Citado pelo site AS, o jornalista e investigador, Dan Buettner, que estuda há mais de duas décadas as chamadas “zonas azuis”, regiões do planeta onde as pessoas vivem mais e melhor, como Okinawa, Icaria e Sardenha, reforça a importância de uma abordagem natural.
Segundo o especialista, o jejum intermitente deve durar pelo menos 12 horas. “Se jantar às oito da noite, não deve voltar a comer até às oito da manhã. E esta primeira refeição, o pequeno-almoço, é a mais importante do dia”, explica.
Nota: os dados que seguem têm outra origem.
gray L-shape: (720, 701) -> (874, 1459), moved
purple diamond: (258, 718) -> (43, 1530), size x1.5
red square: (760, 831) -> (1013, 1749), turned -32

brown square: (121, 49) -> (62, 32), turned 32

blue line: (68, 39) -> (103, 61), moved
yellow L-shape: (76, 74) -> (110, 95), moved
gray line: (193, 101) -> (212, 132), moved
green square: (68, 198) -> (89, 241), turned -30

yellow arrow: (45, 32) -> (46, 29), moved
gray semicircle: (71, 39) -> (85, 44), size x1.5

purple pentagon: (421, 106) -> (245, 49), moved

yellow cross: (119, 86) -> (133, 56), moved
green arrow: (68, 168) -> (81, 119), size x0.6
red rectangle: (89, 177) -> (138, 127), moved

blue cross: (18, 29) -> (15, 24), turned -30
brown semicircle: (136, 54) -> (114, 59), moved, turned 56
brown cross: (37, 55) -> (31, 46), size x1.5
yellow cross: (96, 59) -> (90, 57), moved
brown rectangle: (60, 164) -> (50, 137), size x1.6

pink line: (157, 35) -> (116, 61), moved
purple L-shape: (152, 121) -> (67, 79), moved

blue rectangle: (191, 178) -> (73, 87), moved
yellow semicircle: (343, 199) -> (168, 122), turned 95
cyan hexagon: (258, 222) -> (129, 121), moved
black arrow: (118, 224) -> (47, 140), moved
Buettner destaca que, nas zonas azuis, o pequeno-almoço não é doce ou pesado como em outros países, mas geralmente salgado e simples: azeitonas, pão de massa mãe e queijo feta em Icaria, ou feijão, arroz, abacate e frutas na Costa Rica.
Mais do que adotar dietas complexas, o investigador sublinha que a longevidade surge naturalmente quando a rotina e o ambiente favorecem escolhas saudáveis sem esforço consciente. Ajustar pequenos hábitos, como horários das refeições e qualidade dos alimentos, pode fazer toda a diferença no prolongamento da vida e na manutenção da saúde.